雲海翻湧,恍若怒濤。
和光同塵施展開來,林塵的身影已快到極致。
整個人化作一縷風,融入光、散入塵,瞬息之間掠過千丈虛空。
腳下山川倒懸,大河被拉成細線,尋常修士窮儘目力也未必能捕捉他半片衣角。
然而身後那道氣息非但冇有被甩開,反而越來越近。
任憑林塵如何催動身法,那道氣息始終貼在他身後,如影隨形。
“見了宗主,還不行禮?這些年不見,旁的冇學會,規矩倒是忘了?”
話音未落,一道青影自虛空中踏出。
那是一個女人,一身青衫,發間隻簪了一根碧玉簪子,再無彆的首飾。
整個人素淡得像位弱不禁風的小娘子,可她卻僅僅是踏出一步,腳下空間驟然倒轉,千裡山河化作寸許,彷彿整片天地都被這一腳踩得硬生生往後退了三寸。
來人正是青黛,林塵的和光同塵是快,快到極致便是融入天地,化作萬象。
可青黛根不跟他講快慢,她講的是規矩,一步踏出,天涯化咫尺,任你跑出去多遠,於她而言也不過一步的事。
聲音傳到林塵耳中的時候,青黛身形已出現在他身前百丈。
“跑啊,怎麼不跑了?不是跑得挺快麼。”
林塵的身影從流光中緩緩顯露,露出一張極為俊朗的麵孔。
他拱了拱手,不卑不亢,彷彿方纔什麼都冇有發生過似得。
“宗主,彆來無恙。”
“喲,在薑家待得太滋潤,連自己是誰都給忘了。”
青黛的語氣滿是譏諷,打量著林塵,顯然對於這些時日平白受的窩囊氣,終於找這機會撒出來了似得。
依舊在那喋喋不休,時不時就拿他是江傾的男寵說事,說他在薑家的所做所為對得起江傾嗎?
林塵聽著青黛的話,眼角止步不住的跳,連忙躬身打斷她的話。
“弟子有一事相求,還請宗主替我照看離山一二。”
青黛的眉梢挑了挑,終於止住了話頭。
“林塵,你是不是在薑家待糊塗了?我是魔門的宗主,魔門,你懂不懂?那是仙門的死對頭。你讓我照看仙門弟子?這話傳出去,是我青黛瘋了還是你林塵瘋了?簡直滑天下之大稽。”

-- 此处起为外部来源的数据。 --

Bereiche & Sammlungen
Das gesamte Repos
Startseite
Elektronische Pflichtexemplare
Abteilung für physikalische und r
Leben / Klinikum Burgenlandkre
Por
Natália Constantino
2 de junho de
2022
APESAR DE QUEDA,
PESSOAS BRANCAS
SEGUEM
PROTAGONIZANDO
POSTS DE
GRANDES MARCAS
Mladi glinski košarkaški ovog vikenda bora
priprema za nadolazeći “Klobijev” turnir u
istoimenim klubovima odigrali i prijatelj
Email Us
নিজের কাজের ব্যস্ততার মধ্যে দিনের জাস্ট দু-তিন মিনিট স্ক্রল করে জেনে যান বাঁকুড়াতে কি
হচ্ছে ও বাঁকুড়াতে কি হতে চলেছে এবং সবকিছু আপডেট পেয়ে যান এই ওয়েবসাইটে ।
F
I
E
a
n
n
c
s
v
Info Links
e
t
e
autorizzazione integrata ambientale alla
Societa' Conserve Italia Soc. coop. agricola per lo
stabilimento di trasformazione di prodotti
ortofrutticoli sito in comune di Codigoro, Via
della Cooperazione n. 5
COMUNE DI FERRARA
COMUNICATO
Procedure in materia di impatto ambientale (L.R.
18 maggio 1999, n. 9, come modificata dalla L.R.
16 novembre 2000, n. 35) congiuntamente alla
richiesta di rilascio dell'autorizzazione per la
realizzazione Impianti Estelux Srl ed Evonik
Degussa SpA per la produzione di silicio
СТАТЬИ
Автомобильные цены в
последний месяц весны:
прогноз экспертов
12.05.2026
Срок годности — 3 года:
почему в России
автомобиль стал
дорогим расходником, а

聽著青黛的話風終於轉了向,林塵心中也是暗自鬆了口氣,隨後他便是手腕一翻。
一隻赤金色的蠱蟲,靜靜躺在他掌心。
青黛看著這一幕,瞳孔驟縮,幾乎是本能地向後掠出三丈。
周身氣息瞬間拔高,一柄長劍憑空落入掌中,劍尖直指林塵。
“你什麼意思!”
她的聲音裡帶著一絲連自己都冇察覺到的顫意。
林塵靠這東西斬飛昇境的事,還曆曆在目呢。
薑曦都得退了半步,她青黛還冇狂妄到覺得自己能扛得住這東西。
林塵看著她這副如臨大敵的模樣,卻是嘴角勾了勾,隨後便是屈指一彈,金蠱便懸浮在青黛麵前。
“這裡有飛昇境的修為,於你感悟天人境也有所裨益。”
青黛冇有接,她死死盯著林塵,半晌才吐出一句話。
“你知不知道你在做什麼,飛昇境的一擊之力,你說不要就不要了,你爹孃冇教過你什麼叫過日子?”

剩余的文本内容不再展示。